My brother has a 20 year old 6" bench grinder maybe that would rip the wings off easier than a Dremel. I'm hesitant to put any penetrating oil or lubricant for fear it will forever be in there and make it hard to hold router bits again. I have garage door lube in an aerosol can. It's silicon-based I believe. I should have gone out to the garage to look before posting.


----------



## Mike (Nov 22, 2004)

You really have three choices: take it to a Bosch service center; follow the suggestions given to you and try the PB Blaster or other penetrating oil and perhaps a slide hammer; ask a question, ignor the responses and mess up your router.

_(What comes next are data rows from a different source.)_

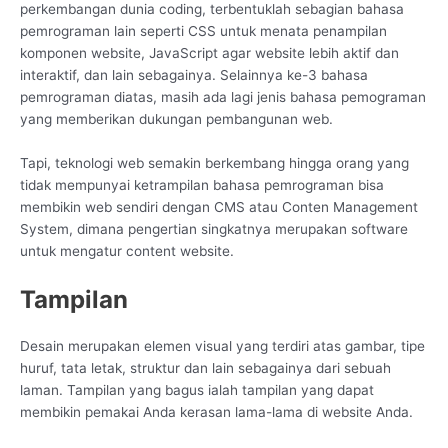
perkembangan dunia coding, terbentuklah sebagian bahasa
pemrograman lain seperti CSS untuk menata penampilan
komponen website, JavaScript agar website lebih aktif dan
interaktif, dan lain sebagainya. Selainnya ke-3 bahasa
pemrograman diatas, masih ada lagi jenis bahasa pemograman
yang memberikan dukungan pembangunan web.
Tapi, teknologi web semakin berkembang hingga orang yang
tidak mempunyai ketrampilan bahasa pemrograman bisa
membikin web sendiri dengan CMS atau Conten Management
System, dimana pengertian singkatnya merupakan software
untuk mengatur content website.
Tampilan
Desain merupakan elemen visual yang terdiri atas gambar, tipe
huruf, tata letak, struktur dan lain sebagainya dari sebuah
laman. Tampilan yang bagus ialah tampilan yang dapat
membikin pemakai Anda kerasan lama-lama di website Anda.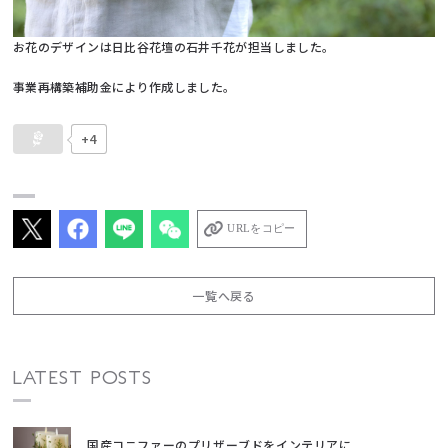
お花のデザインは日比谷花壇の石井千花が担当しました。
事業再構築補助金により作成しました。
+4
URLをコピー
一覧へ戻る
LATEST POSTS
国産コニファーのプリザーブドをインテリアに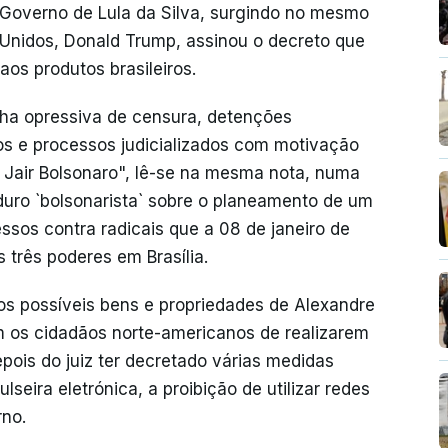
Governo de Lula da Silva, surgindo no mesmo
 Unidos, Donald Trump, assinou o decreto que
aos produtos brasileiros.
a opressiva de censura, detenções
nos e processos judicializados com motivação
te Jair Bolsonaro", lê-se na mesma nota, numa
duro `bolsonarista` sobre o planeamento de um
sos contra radicais que a 08 de janeiro de
três poderes em Brasília.
s possíveis bens e propriedades de Alexandre
 os cidadãos norte-americanos de realizarem
ois do juiz ter decretado várias medidas
seira eletrónica, a proibição de utilizar redes
rno.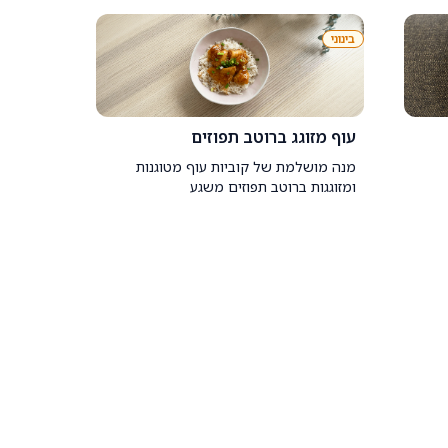
בינוני
עוף מזוגג ברוטב תפוזים
מנה מושלמת של קוביות עוף מטוגנות
ומזוגגות ברוטב תפוזים משגע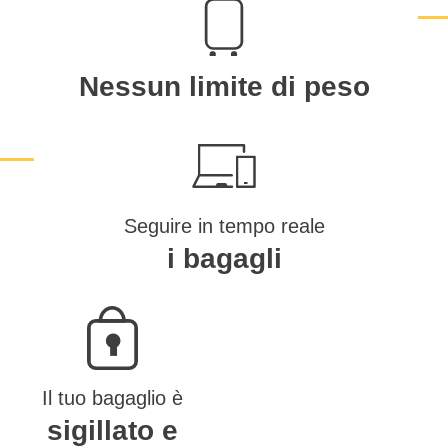
Nessun limite di peso
Seguire in tempo reale
i bagagli
Il tuo bagaglio è
sigillato e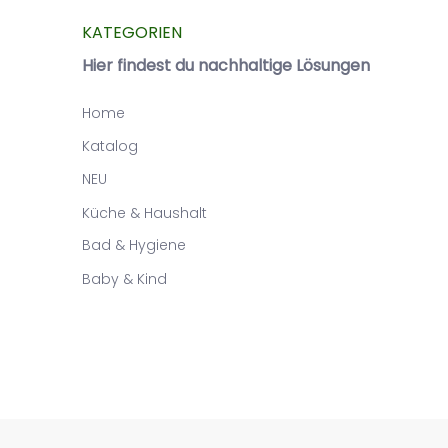
KATEGORIEN
Hier findest du nachhaltige Lösungen
Home
Katalog
NEU
Küche & Haushalt
Bad & Hygiene
Baby & Kind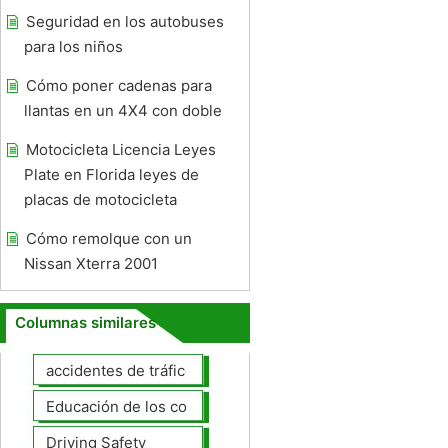
Seguridad en los autobuses
para los niños
Cómo poner cadenas para
llantas en un 4X4 con doble
Motocicleta Licencia Leyes
Plate en Florida leyes de
placas de motocicleta
Cómo remolque con un
Nissan Xterra 2001
Columnas similares
accidentes de tráfico
Educación de los conductores
Driving Safety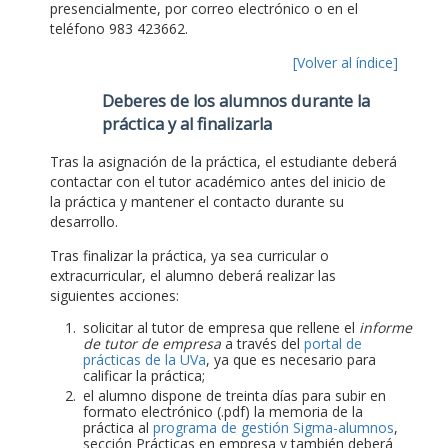
presencialmente, por correo electrónico o en el
teléfono 983 423662.
[Volver al índice]
Deberes de los alumnos durante la
práctica y al finalizarla
Tras la asignación de la práctica, el estudiante deberá
contactar con el tutor académico antes del inicio de
la práctica y mantener el contacto durante su
desarrollo.
Tras finalizar la práctica, ya sea curricular o
extracurricular, el alumno deberá realizar las
siguientes acciones:
solicitar al tutor de empresa que rellene el
informe
de tutor de empresa
a través del
portal de
prácticas de la UVa
, ya que es necesario para
calificar la práctica;
el alumno dispone de treinta días para subir en
formato electrónico (.pdf) la memoria de la
práctica al
programa de gestión Sigma-alumnos
,
sección Prácticas en empresa y también deberá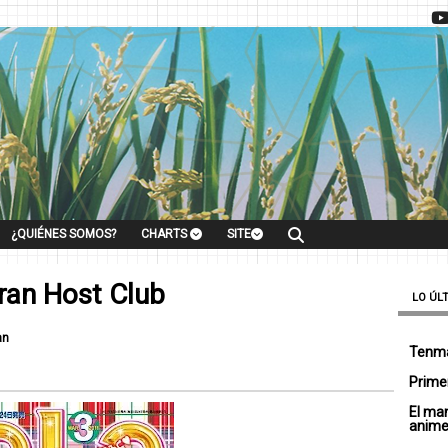
¿QUIÉNES SOMOS?
CHARTS
SITE
ran Host Club
LO ÚL
an
Tenma
Primer
El ma
anim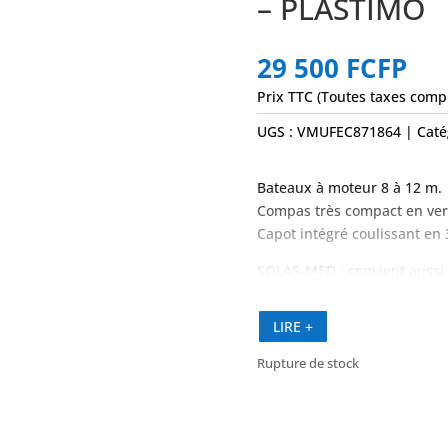
– PLASTIMO
29 500
FCFP
Prix TTC (Toutes taxes comp
UGS :
VMUFEC871864
Caté
Bateaux à moteur 8 à 12 m.
Compas très compact en ver
Capot intégré coulissant en 
SOLAS-MED : convient aussi 
LIRE +
Rupture de stock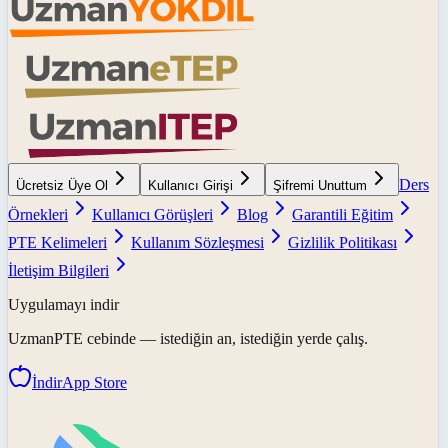
Ders
Ücretsiz Üye Ol
Kullanıcı Girişi
Şifremi Unuttum
Örnekleri
Kullanıcı Görüşleri
Blog
Garantili Eğitim
PTE Kelimeleri
Kullanım Sözleşmesi
Gizlilik Politikası
İletişim Bilgileri
Uygulamayı indir
UzmanPTE
cebinde — istediğin an, istediğin yerde çalış.
İndir
App Store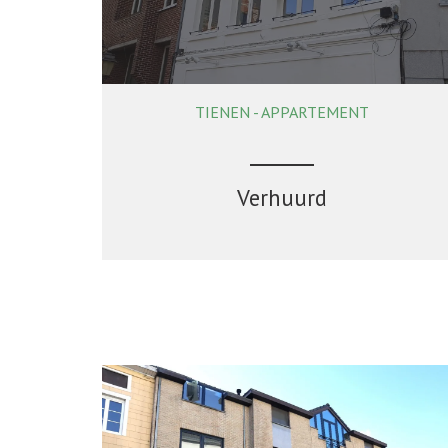
TIENEN - APPARTEMENT
Verhuurd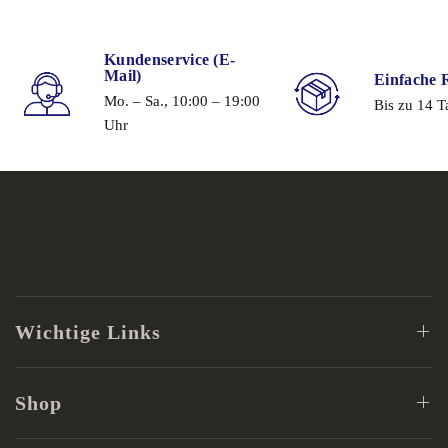
Mail)
Einfache 
Mo. – Sa., 10:00 – 19:00
Bis zu 14 T
Uhr
Wichtige Links
Shop
Rechtliches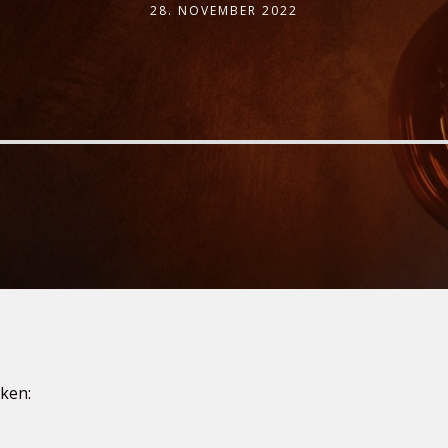
28. NOVEMBER 2022
ken: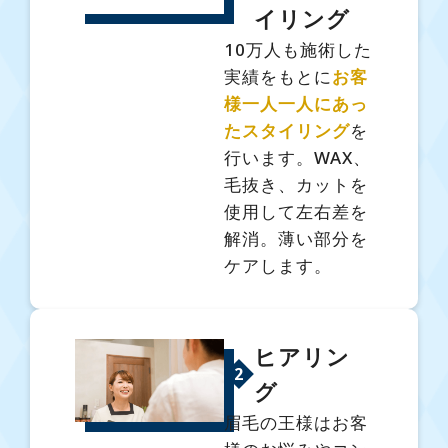
イリング
10万人も施術した
実績をもとに
お客
様一人一人にあっ
たスタイリング
を
行います。WAX、
毛抜き、カットを
使用して左右差を
解消。薄い部分を
ケアします。
ヒアリン
2
グ
眉毛の王様はお客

Which choice sounds good to you?


----------



## corbind (Apr 17, 2012)

Would cutting perpindicular to the router bit shaft (the small bit of area between the collar and the router bit wings) with a band saw work? I don't know if band saws have the power to cut through the shaft of a router bit. Or a recip saw which I do have....


----------



## Mike (Nov 22, 2004)

You will not be able to cut the carbide with a band saw. Your bit has already moved down in the collet so it is just sticking. Use some pentrating oil; having tried all the brands on the market PB Blaster has worked the best for me. It only takes a tiny spray to help loosen your bit. You can remove any type of penetrating oil with some alcohol on a cotton swab once it is loose.


----------



## KenBee (Jan 1, 2011)

I can't add to the suggestions given to release the bit but one thing I didn't see mentioned is, Once the bit is out of the collet get a brass brush made for cleaning collets and give it a thorough cleaning. I religiously use canned air before and after I use a brass brush on my collets once I remove the bit.


----------



## bobj3 (Jan 17, 2006)

Hi

Just in case your bit is still stuck pull your dremel tool out and cut on the back side on the wings on the bit,, but don't and try and cut the carbon steel once you have cut the steel on both wings take a hammer and tap them the carbon steel will snap right off then you can turn the nut off.


good luck
==


----------



## greenacres2 (Dec 23, 2011)

PB Blaster would be my choice as well--very small shot, let stand for an hour, another very small shot, another hour. Then, try to use the collet nut to jack it out. If it doesn't start to move somewhat easily--try the 2 shots/2 hours once more.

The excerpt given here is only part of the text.